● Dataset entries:

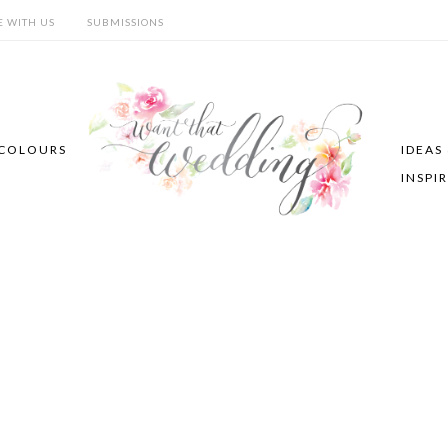
E WITH US
SUBMISSIONS
COLOURS
IDEAS
INSPI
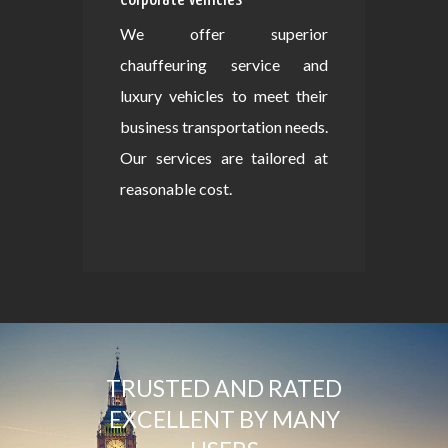
We offer superior
chauffeuring service and
luxury vehicles to meet their
business transportation needs.
Our services are tailored at
reasonable cost.
TRUSTED AND RATED
EXCELLENT BY MANY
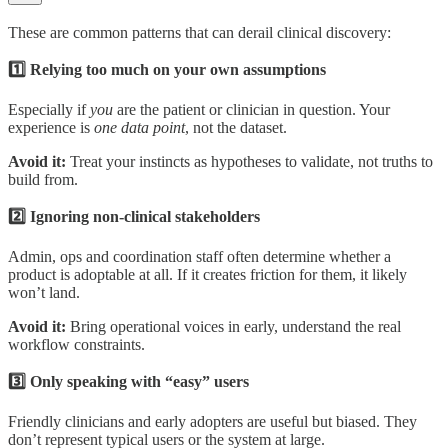
These are common patterns that can derail clinical discovery:
1️⃣ Relying too much on your own assumptions
Especially if
you
are the patient or clinician in question. Your
experience is
one data point
, not the dataset.
Avoid it:
Treat your instincts as hypotheses to validate, not truths to
build from.
2️⃣ Ignoring non-clinical stakeholders
Admin, ops and coordination staff often determine whether a
product is adoptable at all. If it creates friction for them, it likely
won’t land.
Avoid it:
Bring operational voices in early, understand the real
workflow constraints.
3️⃣ Only speaking with “easy” users
Friendly clinicians and early adopters are useful but biased. They
don’t represent typical users or the system at large.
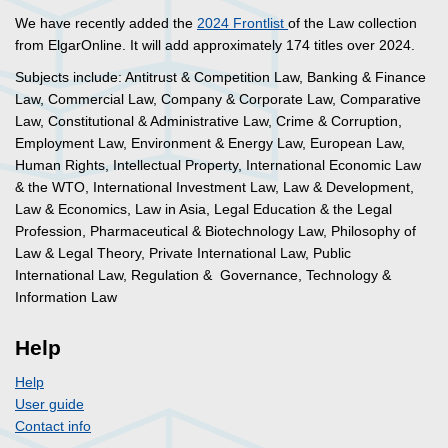
We have recently added the
2024 Frontlist
of the Law collection
from ElgarOnline. It will add approximately 174 titles over 2024.
Subjects include: Antitrust & Competition Law, Banking & Finance
Law, Commercial Law, Company & Corporate Law, Comparative
Law, Constitutional & Administrative Law, Crime & Corruption,
Employment Law, Environment & Energy Law, European Law,
Human Rights, Intellectual Property, International Economic Law
& the WTO, International Investment Law, Law & Development,
Law & Economics, Law in Asia, Legal Education & the Legal
Profession, Pharmaceutical & Biotechnology Law, Philosophy of
Law & Legal Theory, Private International Law, Public
International Law, Regulation & Governance, Technology &
Information Law
Help
Help
User guide
Contact info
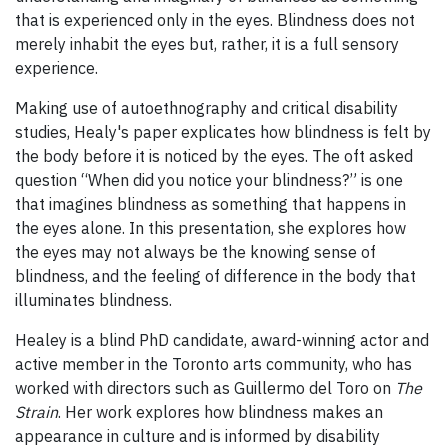
that is experienced only in the eyes. Blindness does not
merely inhabit the eyes but, rather, it is a full sensory
experience.
Making use of autoethnography and critical disability
studies, Healy's paper explicates how blindness is felt by
the body before it is noticed by the eyes. The oft asked
question “When did you notice your blindness?” is one
that imagines blindness as something that happens in
the eyes alone. In this presentation, she explores how
the eyes may not always be the knowing sense of
blindness, and the feeling of difference in the body that
illuminates blindness.
Healey is a blind PhD candidate, award-winning actor and
active member in the Toronto arts community, who has
worked with directors such as Guillermo del Toro on
The
Strain
. Her work explores how blindness makes an
appearance in culture and is informed by disability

● WHAT THE TASK ASKS: Repeat the entries word for word and skip the pictures.

● REPLY TO THE EXERCISE:
E WITH US
SUBMISSIONS
COLOURS
IDEAS
INSPI
We offer superior
chauffeuring service and
luxury vehicles to meet their
business transportation needs.
Our services are tailored at
reasonable cost.
TRUSTED AND RATED
EXCELLENT BY MANY
These are common patterns that can derail clinical discovery:
1️⃣ Relying too much on your own assumptions
Especially if
you
are the patient or clinician in question. Your
experience is
one data point
, not the dataset.
Avoid it:
Treat your instincts as hypotheses to validate, not truths to
build from.
2️⃣ Ignoring non-clinical stakeholders
Admin, ops and coordination staff often determine whether a
product is adoptable at all. If it creates friction for them, it likely
won’t land.
Avoid it:
Bring operational voices in early, understand the real
workflow constraints.
3️⃣ Only speaking with “easy” users
Friendly clinicians and early adopters are useful but biased. They
don’t represent typical users or the system at large.
We have recently added the
2024 Frontlist
of the Law collection
from ElgarOnline. It will add approximately 174 titles over 2024.
Subjects include: Antitrust & Competition Law, Banking & Finance
Law, Commercial Law, Company & Corporate Law, Comparative
Law, Constitutional & Administrative Law, Crime & Corruption,
Employment Law, Environment & Energy Law, European Law,
Human Rights, Intellectual Property, International Economic Law
& the WTO, International Investment Law, Law & Development,
Law & Economics, Law in Asia, Legal Education & the Legal
Profession, Pharmaceutical & Biotechnology Law, Philosophy of
Law & Legal Theory, Private International Law, Public
International Law, Regulation & Governance, Technology &
Information Law
Help
Help
User guide
Contact info
that is experienced only in the eyes. Blindness does not
merely inhabit the eyes but, rather, it is a full sensory
experience.
Making use of autoethnography and critical disability
studies, Healy's paper explicates how blindness is felt by
the body before it is noticed by the eyes. The oft asked
question “When did you notice your blindness?” is one
that imagines blindness as something that happens in
the eyes alone. In this presentation, she explores how
the eyes may not always be the knowing sense of
blindness, and the feeling of difference in the body that
illuminates blindness.
Healey is a blind PhD candidate, award-winning actor and
active member in the Toronto arts community, who has
worked with directors such as Guillermo del Toro on
The
Strain
. Her work explores how blindness makes an
appearance in culture and is informed by disability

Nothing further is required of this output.